Ohio doctor and hospital accused of 22 wrongful deaths

A doctor who worked from 2008 to 2013 as a resident in Ohio's Cleveland Clinic is under suspicion of causing wrongful patient deaths. The doctor, most recently employed by the Mount Carmel Health System located in Columbus, is under investigation by both hospital systems, as well as by the Ohio State medical authorities.

The Mount Carmel Health System recently fired the doctor and terminated dozens of medical staff who knowingly or unknowingly enabled the doctor to carry out what reporters call mass euthanasia by medication overdoses. The age range of patients whose families have come forward thus far with wrongful death lawsuits was 35 to 80 years old.

Lack of effective safeguards

Both the Cleveland and Columbus health care systems are conducting exhaustive reviews of data related to the doctor's patients, as well as identifying medical staff that followed the doctor's orders. The staff members should have recognized that the fentanyl doses ordered were grossly inappropriate. The doctor's wife, a nurse at the Mount Carmel West hospital, admitted that she administered at least one of the overdoses.

The Mount Carmel Health System is also included in the wrongful death litigation because it did not provide sufficient safeguards to alert medical oversight over a several-year pattern of large drug doses by a single doctor followed by multiple patient deaths. While the Cleveland and Columbus hospital systems are not related, the recent events raised concerns in the Cleveland Clinic's health system administration, triggering a parallel investigation into the doctor's activities. 

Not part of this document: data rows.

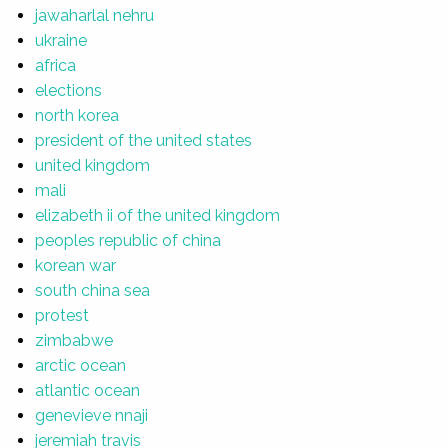
jawaharlal nehru
ukraine
africa
elections
north korea
president of the united states
united kingdom
mali
elizabeth ii of the united kingdom
peoples republic of china
korean war
south china sea
protest
zimbabwe
arctic ocean
atlantic ocean
genevieve nnaji
jeremiah travis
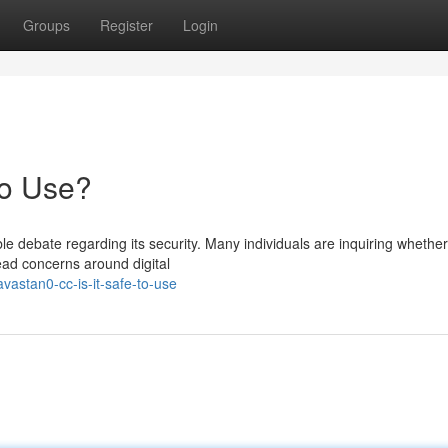
Groups
Register
Login
to Use?
e debate regarding its security. Many individuals are inquiring whether
read concerns around digital
vastan0-cc-is-it-safe-to-use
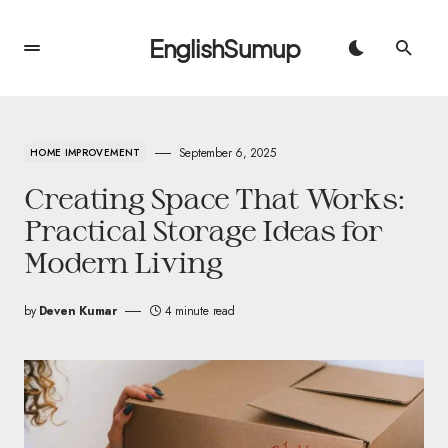
EnglishSumup
September 6, 2025
HOME IMPROVEMENT
Creating Space That Works:
Practical Storage Ideas for
Modern Living
by
Deven Kumar
4 minute read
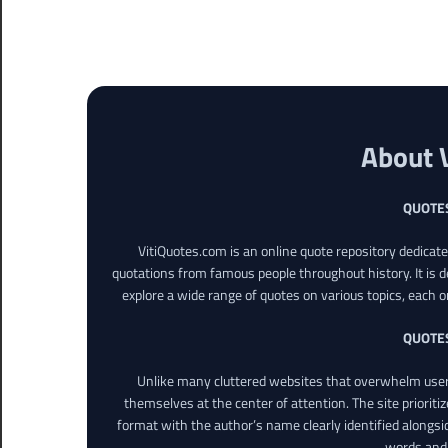
About 
QUOTE
VitiQuotes.com is an online quote repository dedicat
quotations from famous people throughout history. It is d
explore a wide range of quotes on various topics, each o
QUOTE
Unlike many cluttered websites that overwhelm users
themselves at the center of attention. The site prioritiz
format with the author’s name clearly identified alongsi
words and 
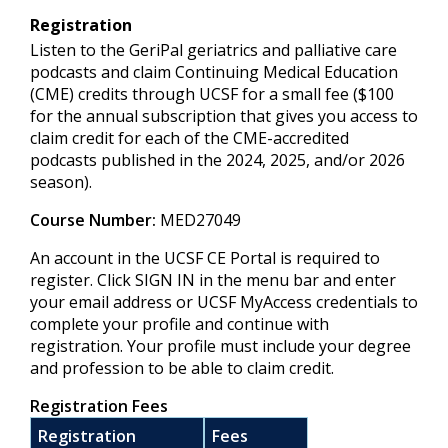
Registration
Listen to the GeriPal geriatrics and palliative care
podcasts and claim Continuing Medical Education
(CME) credits through UCSF for a small fee ($100
for the annual subscription that gives you access to
claim credit for each of the CME-accredited
podcasts published in the 2024, 2025, and/or 2026
season).
Course Number:
MED27049
An account in the UCSF CE Portal is required to
register. Click SIGN IN in the menu bar and enter
your email address or UCSF MyAccess credentials to
complete your profile and continue with
registration. Your profile must include your degree
and profession to be able to claim credit.
Registration Fees
Registration
Fees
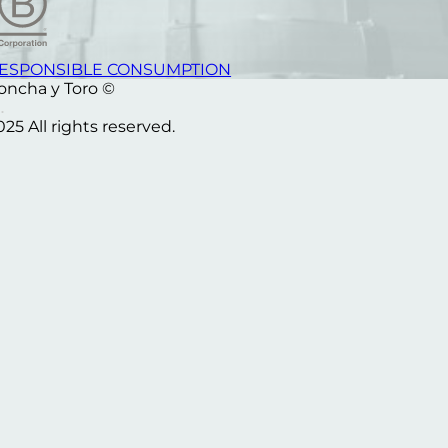
ESPONSIBLE CONSUMPTION
oncha y Toro ©
025 All rights reserved.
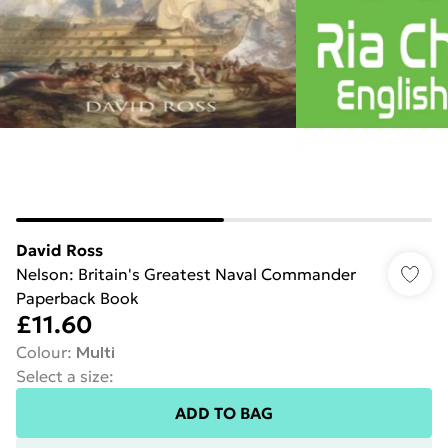
David Ross
Nelson: Britain's Greatest Naval Commander
Paperback Book
£11.60
Colour
:
Multi
Select a size
:
ADD TO BAG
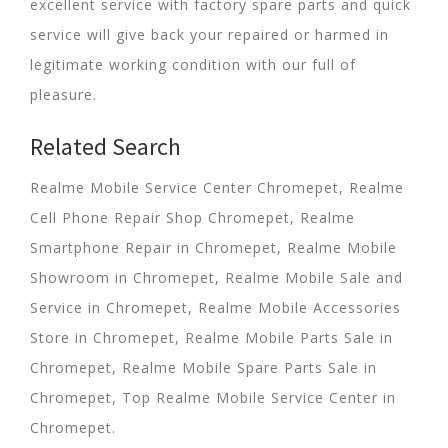
excellent service with factory spare parts and quick
service will give back your repaired or harmed in
legitimate working condition with our full of
pleasure.
Related Search
Realme Mobile Service Center Chromepet, Realme
Cell Phone Repair Shop Chromepet, Realme
Smartphone Repair in Chromepet, Realme Mobile
Showroom in Chromepet, Realme Mobile Sale and
Service in Chromepet, Realme Mobile Accessories
Store in Chromepet, Realme Mobile Parts Sale in
Chromepet, Realme Mobile Spare Parts Sale in
Chromepet, Top Realme Mobile Service Center in
Chromepet.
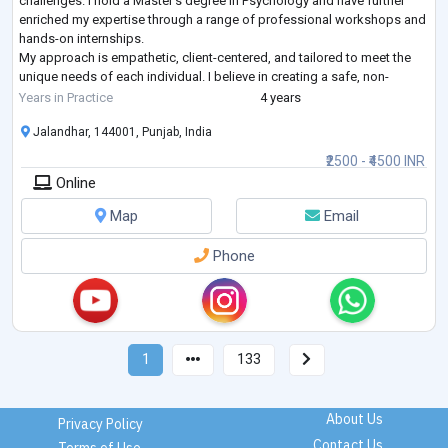
challenges. I hold a Master’s degree in Psychology and have further
enriched my expertise through a range of professional workshops and
hands-on internships.
My approach is empathetic, client-centered, and tailored to meet the
unique needs of each individual. I believe in creating a safe, non-
judgmental space where clients can explore their thoughts a
...
Years in Practice
4 years
Jalandhar, 144001, Punjab, India
₹2500 - ₹4500 INR
Online
Map
Email
Phone
1
133
About Us
Privacy Policy
Contact Us
Terms of Use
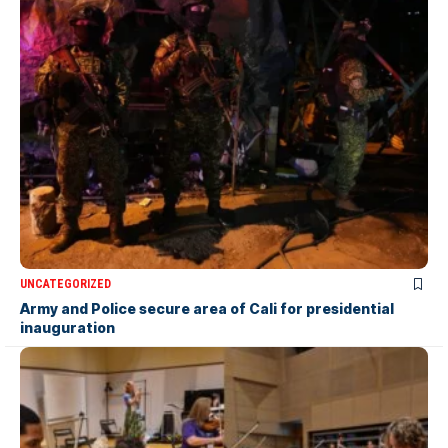
UNCATEGORIZED
Army and Police secure area of Cali for presidential
inauguration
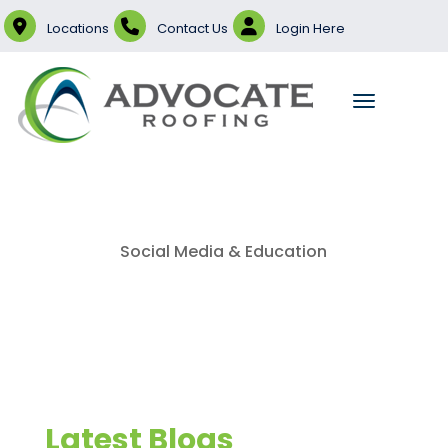
Locations
Contact Us
Login Here
Social Media & Education
Latest Blogs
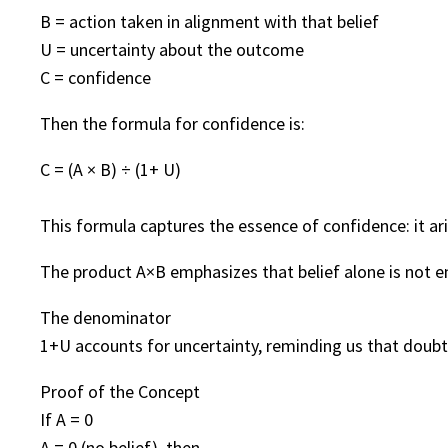
B = action taken in alignment with that belief
U = uncertainty about the outcome
C = confidence
Then the formula for confidence is:
C = (A × B) ÷ (1+ U)
This formula captures the essence of confidence: it ar
The product A×B emphasizes that belief alone is not e
The denominator
1+U accounts for uncertainty, reminding us that doubt 
Proof of the Concept
If A = 0
A = 0 (no belief), then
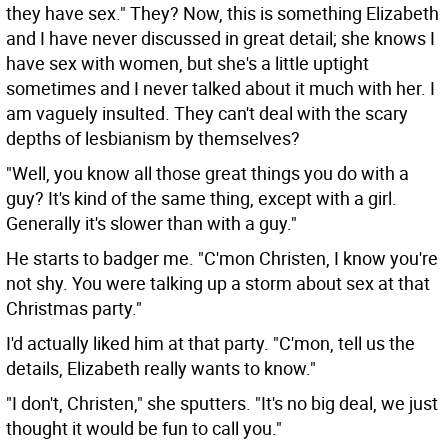
they have sex." They? Now, this is something Elizabeth
and I have never discussed in great detail; she knows I
have sex with women, but she's a little uptight
sometimes and I never talked about it much with her. I
am vaguely insulted. They can't deal with the scary
depths of lesbianism by themselves?
"Well, you know all those great things you do with a
guy? It's kind of the same thing, except with a girl.
Generally it's slower than with a guy."
He starts to badger me. "C'mon Christen, I know you're
not shy. You were talking up a storm about sex at that
Christmas party."
I'd actually liked him at that party. "C'mon, tell us the
details, Elizabeth really wants to know."
"I don't, Christen," she sputters. "It's no big deal, we just
thought it would be fun to call you."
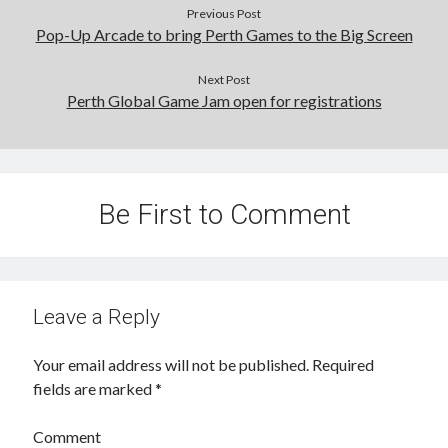
Previous Post
Pop-Up Arcade to bring Perth Games to the Big Screen
Next Post
Perth Global Game Jam open for registrations
Be First to Comment
Leave a Reply
Your email address will not be published.
Required
fields are marked
*
Comment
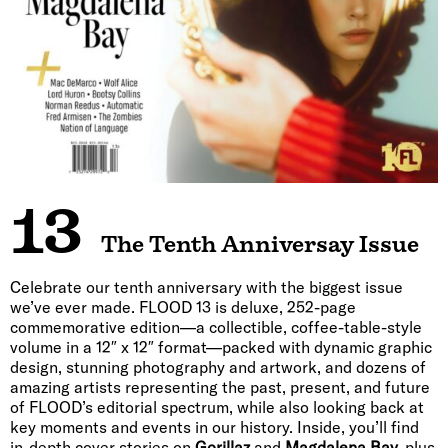
13
The Tenth Anniversay Issue
Celebrate our tenth anniversary with the biggest issue
we’ve ever made. FLOOD 13 is deluxe, 252-page
commemorative edition—a collectible, coffee-table-style
volume in a 12″ x 12″ format—packed with dynamic graphic
design, stunning photography and artwork, and dozens of
amazing artists representing the past, present, and future
of FLOOD’s editorial spectrum, while also looking back at
key moments and events in our history. Inside, you’ll find
in-depth cover stories on
Gorillaz
and
Magdalena Bay,
plus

Wrongful death lawsuits multiply

The massive doses preceded the deaths of three people whose families are currently pursuing wrongful death lawsuits against the Mount Carmel Health System and the doctor. An additional 19 patients' families have since come forward as plaintiffs, alleging that the physician who administered mega-doses of the drug fentanyl caused death to their loved ones. More litigants may emerge as news of the intentional overdoses continues to spread.

Malpractice and wrongful death

A court will decide whether malpractice and/or wrongful death has occurred in each case involving the fentanyl overdoses. Depending upon how the court rules, a jury may award a massive settlement to the surviving family members for pain and suffering; however, Ohio and many states place a cap on the amount the jury awards. For example, some states cap a 10-million-dollar jury award at $500,000. In the same states, a case where the federal Emergency Medical Treatment & Labor Act comes into play will remove the cap on pain and suffering; the family receives the full jury award amount. Successful prosecution of these cases requires excellent knowledge of wrongful death laws and malpractice laws. All Ohio families deserve fair compensation when the medical system so tragically fails them.